One of the many films to play at this year’s Toronto International Film Festival was The Journey from director Nick Hamm’s (The Hole, Killing Bono). Scripted by Colin Bateman, the film is a dramatization of the events preceding the historic 2006 St. Andrews Agreement, which brought peace to Northern Ireland after years of violent strife between Unionist and Republican factions. In the movie, Hamm places the Democratic Unionist Party’s Ian Paisley (Timothy Spall) and Sinn Féin’s Martin McGuinness (Colm Meaney) on a short journey together and without aids where they’re forced to discuss their past actions and what they want for the future. Led by great performances from Spall and Meaney, The Journey surprised me. For more on the film, read Matt’s review. The film also stars John Hurt, Toby Stephens, and Freddie Highmore.
Shortly after seeing the film I sat down with Nick Hamm and Colm Meaney for an exclusive video interview. They talked about being at TIFF, the background and story of the film, memorable moments from filming, the rehearsal process and the difficulty of the shoot, how Hamm handles the editing process and friends and family screenings, the way digital cameras have changed the way actors work, and a lot more. Check it out in the player above and below you can find a list of everything we talked about and the synopsis.
Nick Hamm and Colm Meaney:
- When they found out that The Journey would be part of TIFF.

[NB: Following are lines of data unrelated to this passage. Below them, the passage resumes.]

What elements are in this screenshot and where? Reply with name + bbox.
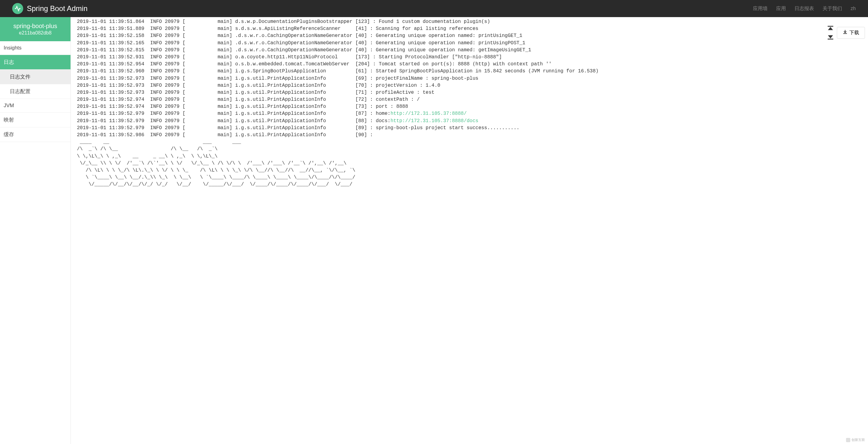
sidebar-item-5[interactable]: 映射 [0, 113, 70, 127]
log-line: 2019-11-01 11:39:52.986 INFO 20979 [ mai… [77, 131, 862, 139]
nav-journal[interactable]: 日志报表 [795, 5, 814, 12]
log-line: /\ _`\ /\ \__ /\ \__ /\ _`\ [77, 146, 862, 153]
log-line: 2019-11-01 11:39:52.960 INFO 20979 [ mai… [77, 68, 862, 75]
sidebar-item-2[interactable]: 日志文件 [0, 70, 70, 84]
log-line: 2019-11-01 11:39:52.165 INFO 20979 [ mai… [77, 40, 862, 47]
nav-wallboard[interactable]: 应用墙 [753, 5, 768, 12]
watermark-icon [846, 438, 850, 442]
log-viewer[interactable]: 2019-11-01 11:39:51.864 INFO 20979 [ mai… [71, 17, 868, 444]
log-line: 2019-11-01 11:39:52.974 INFO 20979 [ mai… [77, 103, 862, 110]
log-line: 2019-11-01 11:39:52.973 INFO 20979 [ mai… [77, 75, 862, 82]
log-line: 2019-11-01 11:39:52.931 INFO 20979 [ mai… [77, 54, 862, 61]
sidebar-item-4[interactable]: JVM [0, 99, 70, 113]
log-link[interactable]: http://172.31.105.37:8888/ [390, 111, 467, 116]
log-line: \/_____/\/__/\/__/\/_/ \/_/ \/__/ \/____… [77, 181, 862, 188]
log-line: 2019-11-01 11:39:51.889 INFO 20979 [ mai… [77, 25, 862, 32]
header: Spring Boot Admin 应用墙 应用 日志报表 关于我们 zh [0, 0, 868, 17]
log-line: 2019-11-01 11:39:52.954 INFO 20979 [ mai… [77, 61, 862, 68]
download-button[interactable]: 下载 [837, 27, 865, 39]
nav-about[interactable]: 关于我们 [823, 5, 842, 12]
sidebar-item-1[interactable]: 日志 [0, 55, 70, 70]
svg-rect-0 [828, 26, 833, 27]
sidebar-item-3[interactable]: 日志配置 [0, 84, 70, 99]
log-line: 2019-11-01 11:39:52.815 INFO 20979 [ mai… [77, 47, 862, 54]
logo-icon [12, 3, 23, 14]
download-icon [843, 30, 847, 36]
floating-controls: 下载 [827, 26, 865, 40]
nav-language[interactable]: zh [850, 6, 856, 11]
log-line: 2019-11-01 11:39:52.979 INFO 20979 [ mai… [77, 125, 862, 131]
scroll-arrows [827, 26, 834, 40]
download-label: 下载 [849, 30, 859, 36]
log-line: 2019-11-01 11:39:52.973 INFO 20979 [ mai… [77, 82, 862, 89]
nav-links: 应用墙 应用 日志报表 关于我们 zh [753, 5, 856, 12]
svg-marker-1 [828, 27, 833, 30]
sidebar-item-0[interactable]: Insights [0, 41, 70, 55]
app-title: Spring Boot Admin [27, 4, 753, 13]
log-line: 2019-11-01 11:39:52.973 INFO 20979 [ mai… [77, 89, 862, 96]
sidebar-item-6[interactable]: 缓存 [0, 127, 70, 142]
log-link[interactable]: http://172.31.105.37:8888/docs [390, 118, 478, 124]
log-line: 2019-11-01 11:39:52.979 INFO 20979 [ mai… [77, 118, 862, 125]
log-line: /\ \L\ \ \ \_/\ \L\.\_\ \ \/ \ \ \_ /\ \… [77, 167, 862, 174]
log-line: \ `\____\ \__\ \__/.\_\\ \_\ \ \__\ \ `\… [77, 174, 862, 181]
log-line: 2019-11-01 11:39:52.979 INFO 20979 [ mai… [77, 110, 862, 117]
sidebar: spring-boot-plus e211ba082db8 Insights日志… [0, 17, 71, 444]
log-line: 2019-11-01 11:39:51.864 INFO 20979 [ mai… [77, 18, 862, 25]
log-line: 2019-11-01 11:39:52.158 INFO 20979 [ mai… [77, 32, 862, 39]
svg-marker-2 [828, 35, 833, 38]
instance-name: spring-boot-plus [3, 23, 67, 30]
scroll-top-icon[interactable] [827, 26, 834, 31]
log-line: 2019-11-01 11:39:52.974 INFO 20979 [ mai… [77, 96, 862, 103]
log-line: ____ __ ___ ___ [77, 139, 862, 146]
main-content: 2019-11-01 11:39:51.864 INFO 20979 [ mai… [71, 17, 868, 444]
log-line: \/_\__ \\ \ \/ /'__`\ /\`'__\ \ \/ \/_\_… [77, 160, 862, 167]
instance-id: e211ba082db8 [3, 30, 67, 36]
instance-header: spring-boot-plus e211ba082db8 [0, 17, 70, 41]
scroll-bottom-icon[interactable] [827, 35, 834, 40]
svg-rect-3 [828, 39, 833, 40]
watermark: 创新互联 [846, 438, 865, 442]
nav-applications[interactable]: 应用 [776, 5, 786, 12]
log-line: \ \,\L\_\ \ ,_\ __ _ __\ \ ,_\ \ \,\L\_\ [77, 153, 862, 160]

- The background and story of the film.
- How they got involved in the project.
- Getting funding for the project.
- How The Journey is about the art of compromise.
- How Hamm handles the editing process and friends and family screenings.
- What he learned from these screenings.
- Meaney’s reaction to seeing the film after the cuts.
- Memorable moments from filming.
- The rehearsal process and the difficulty of the shoot.
- What they fought about on day one.
- If Hamm prefers to do a lot of takes.
- Meaney on how digital cameras have destroyed the acting process.
- Meaney on where he believes the performance is crafted.
Here’s the synopsis:
After 40 years of “the troubles” in Northern Ireland the leading players meet at St. Andrews to try and hammer out a final and lasting peace agreement. The success of the talks depend on loyalist firebrand Ian Paisley and a former IRA Commander Martin McGuinness, two sworn enemies, agreeing to share power. With the talks in extreme crisis the pair are forced by circumstance, or perhaps fate, to take a car journey together. After a series of initial bitter exchanges, their conversation begins to shift and cracks emerge in their armour. Watched by their colleagues back at St. Andrews the rivals not only discover that they are not that dissimilar but begin to forge a friendship.